Dynamic Tomographic Reconstruction of Deforming Volumes.

The motion of a sample while being scanned in a tomograph prevents its proper volume reconstruction. In the present study, a procedure is proposed that aims at estimating both the kinematics of the sample and its standard 3D imaging from a standard acquisition protocol (no more projection than for a rigid specimen). The proposed procedure is a staggered two-step algorithm where the volume is first reconstructed using a "Dynamic Reconstruction" technique, a variant of Algebraic Reconstruction Technique (ART) compensating for a "frozen" determination of the motion, followed by a Projection-based Digital Volume Correlation (P-DVC) algorithm that estimates the space/time displacement field, with a "frozen" microstructure and shape of the sample. Additionally, this procedure is combined with a multi-scale approach that is essential for a proper separation between motion and microstructure. A proof-of-concept of the validity and performance of this approach is proposed based on two virtual examples. The studied cases involve a small number of projections, large strains, up to 25%, and noise.

Separation of superimposed images with subpixel shift.

The problem of the separation of superimposed images is considered in the particular case of a steady background and a foreground that is composed of different patterns separated in space, each with a compact support. Each pattern of the foreground may move in time independently. A single pair of these superimposed images is assumed to be available, and the displacement amplitude is typically smaller than the pixel size. Further, assuming that the background is smoothly varying in space, an original algorithm is proposed. To illustrate the performance of the method, a real test case of X-ray tomographic radiographs with moving patterns due to dust particles or surface scratches of optical elements along the beam is considered. Finally an automatic and simple treatment is proposed to erase the effects of such features.
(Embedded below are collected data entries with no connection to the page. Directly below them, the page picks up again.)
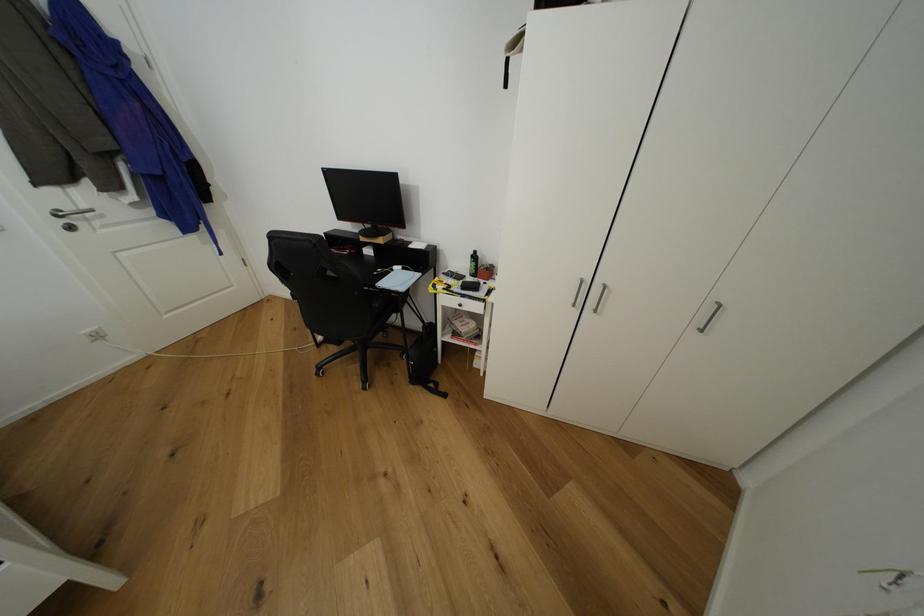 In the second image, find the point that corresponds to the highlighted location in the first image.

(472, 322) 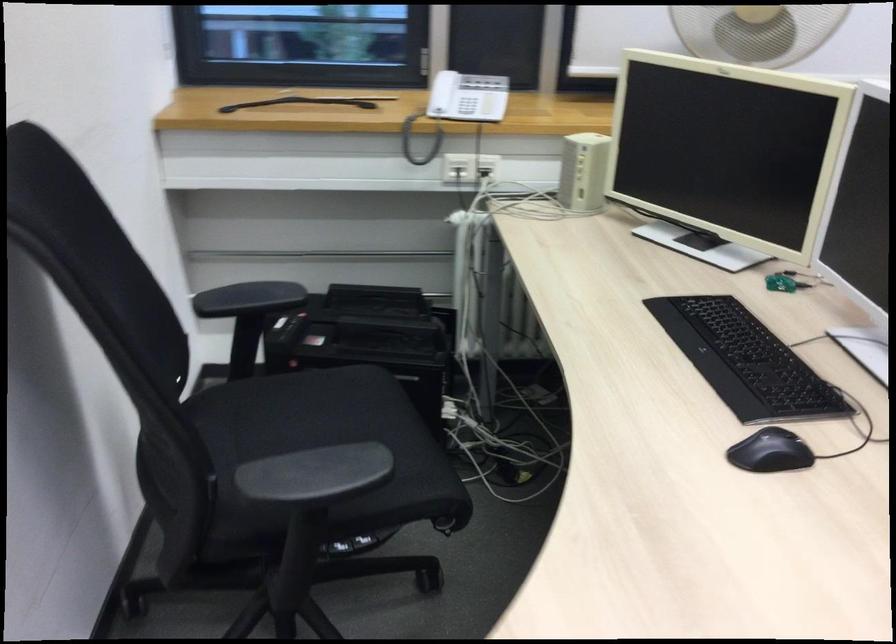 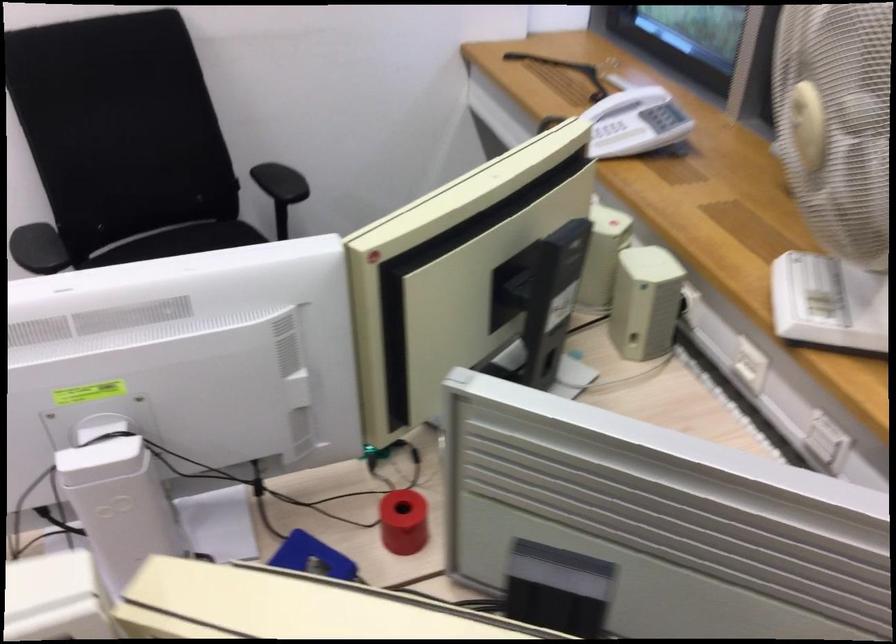 Locate, in the second image, the point that corresponds to point 167,459 in the first image.

(179, 240) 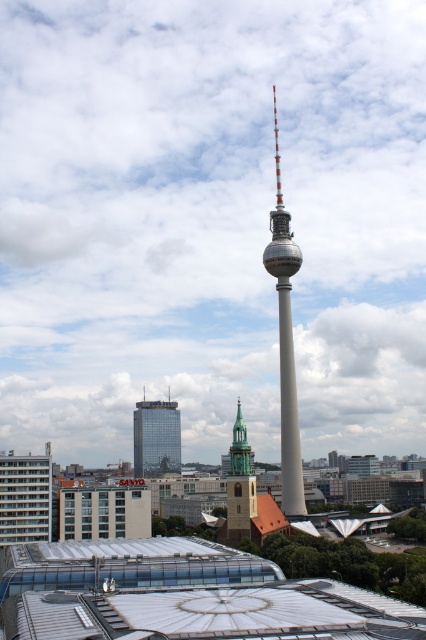 You are a drone operator trying to capture aerial shots of Berlin landmarks. You have two points marked on your map for camera positioning. The first point is at coordinates point (268,586), and the second is at point (290,442). Based on the scene, which point would give you a better view of the Fernsehturm? Explain your reasoning.

Point (268,586) is in front of point (290,442). Therefore, positioning the drone at point (268,586) would provide a clearer and less obstructed view of the Fernsehturm since it is closer to the tower and not blocked by structures behind it.

You are a tourist in Berlin and want to take a photo of the smooth gray tower at center and the glassy reflective skyscraper at center. Which object should you focus on first if you want to capture both in a single frame without moving the camera?

The smooth gray tower at center is positioned over the glassy reflective skyscraper at center, so you should focus on the smooth gray tower at center first to ensure both are in the frame.

You are a drone operator trying to capture the smooth gray tower at center from above. Given the coordinates provided in the Objects Description, can you confirm if the tower is positioned centrally in the image?

The smooth gray tower at center is located at point coordinates, which indicates it is positioned centrally in the image as per the given coordinates. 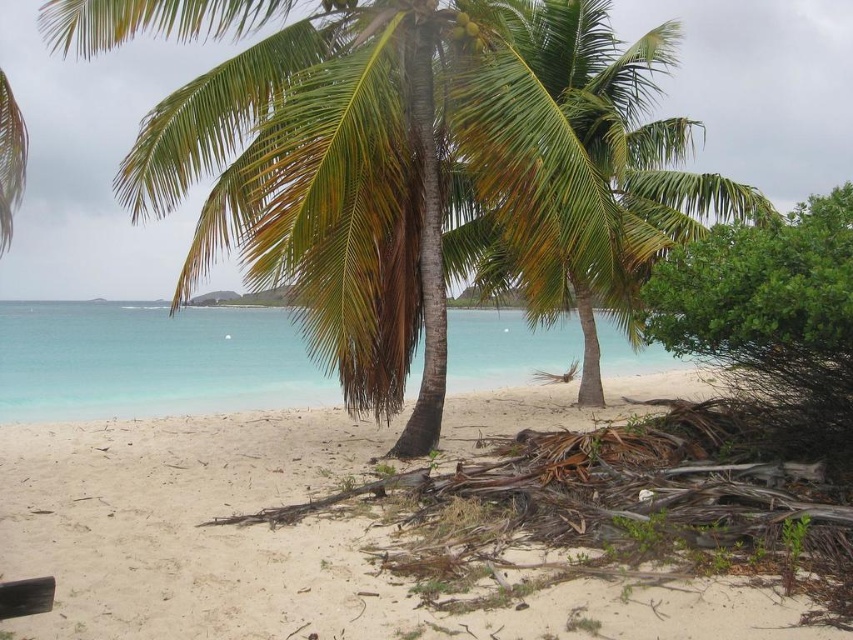 Question: Which point is farther to the camera?

Choices:
 (A) (202, 154)
 (B) (517, 317)
 (C) (151, 522)

Answer: (B)

Question: Can you confirm if green leafy coconut tree at center is positioned below clear blue water at center?

Choices:
 (A) yes
 (B) no

Answer: (B)

Question: Is white sandy beach at lower left wider than clear blue water at center?

Choices:
 (A) yes
 (B) no

Answer: (B)

Question: Which point is farther to the camera?

Choices:
 (A) (83, 518)
 (B) (223, 378)
 (C) (608, 38)

Answer: (B)

Question: Among these objects, which one is nearest to the camera?

Choices:
 (A) clear blue water at center
 (B) green leafy coconut tree at center

Answer: (B)

Question: Does green leafy coconut tree at center lie behind white sandy beach at lower left?

Choices:
 (A) no
 (B) yes

Answer: (B) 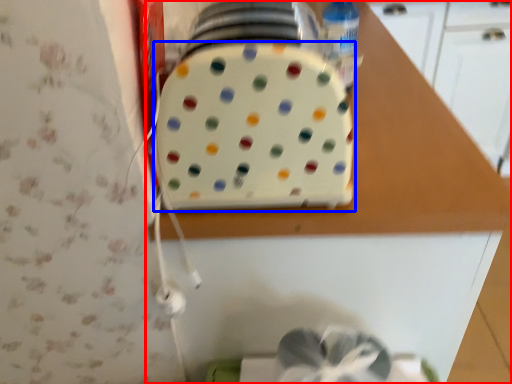 Question: Which object is further to the camera taking this photo, countertop (highlighted by a red box) or toaster (highlighted by a blue box)?

Choices:
 (A) countertop
 (B) toaster

Answer: (A) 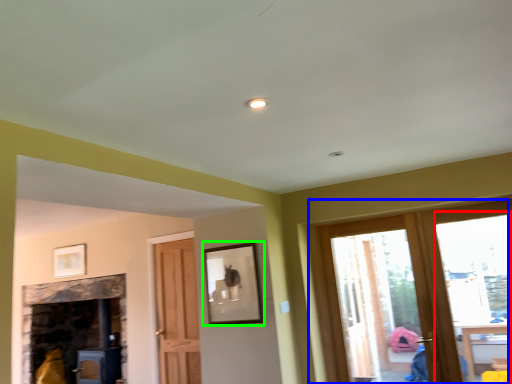 Question: Considering the real-world distances, which object is farthest from window (highlighted by a red box)? window (highlighted by a blue box) or picture frame (highlighted by a green box)?

Choices:
 (A) window
 (B) picture frame

Answer: (A) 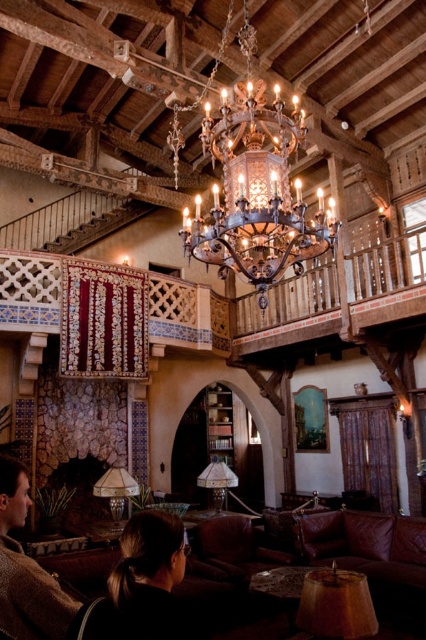 Between dark brown leather hair at center and brown wool sweater at lower left, which one appears on the left side from the viewer's perspective?

From the viewer's perspective, brown wool sweater at lower left appears more on the left side.

Between dark brown leather hair at center and brown wool sweater at lower left, which one has more height?

brown wool sweater at lower left is taller.

What do you see at coordinates (143, 586) in the screenshot?
I see `dark brown leather hair at center` at bounding box center [143, 586].

Locate an element on the screen. This screenshot has height=640, width=426. dark brown leather hair at center is located at coordinates (143, 586).

Is point (258, 246) closer to viewer compared to point (40, 628)?

No, (258, 246) is behind (40, 628).

Consider the image. Between antique brass chandelier at center and brown wool sweater at lower left, which one is positioned lower?

Positioned lower is brown wool sweater at lower left.

Between point (284, 124) and point (11, 481), which one is positioned in front?

Point (11, 481) is in front.

Locate an element on the screen. The height and width of the screenshot is (640, 426). antique brass chandelier at center is located at coordinates (256, 186).

Consider the image. Who is higher up, antique brass chandelier at center or dark brown leather hair at center?

Positioned higher is antique brass chandelier at center.

Is antique brass chandelier at center below dark brown leather hair at center?

Incorrect, antique brass chandelier at center is not positioned below dark brown leather hair at center.

Is point (288, 212) farther from viewer compared to point (143, 522)?

That is True.

Locate an element on the screen. The width and height of the screenshot is (426, 640). antique brass chandelier at center is located at coordinates (256, 186). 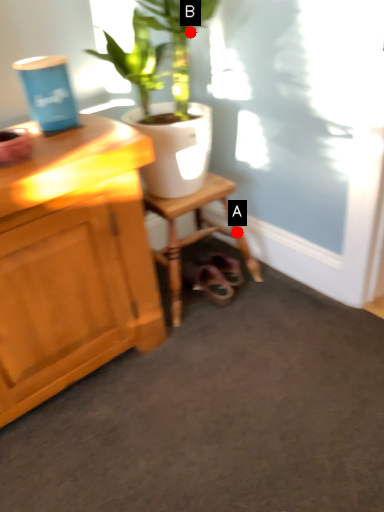 Question: Two points are circled on the image, labeled by A and B beside each circle. Which point appears farthest from the camera in this image?

Choices:
 (A) A is further
 (B) B is further

Answer: (A)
On the use of flat-fields for tomographic reconstruction.

Seeking for quantitative tomographic images, it is of utmost importance to limit reconstruction artifacts. Detector imperfections, inhomogeneity of the incident beam, as classically observed in synchrotron beamlines, and their variations in time are a major cause of reconstruction bias such as `ring artifacts'. The present study aims at proposing a faithful estimate of the incident beam local intensity for each acquired projection during a scan, without revisiting the process of data acquisition itself. Actual flat-fields (acquired without specimen in the beam) and sinogram borders (when the specimen is present), which are not masked during the scan, are exploited to construct a suited instantaneous detector-wide flat-field. The proposed treatment is fast and simple. Its performance is assessed on a real scan acquired at ESRF ID19 beamline. Different criteria are used including residuals, i.e. difference between projections of reconstruction and actual projections. All confirm the benefit of the proposed procedure.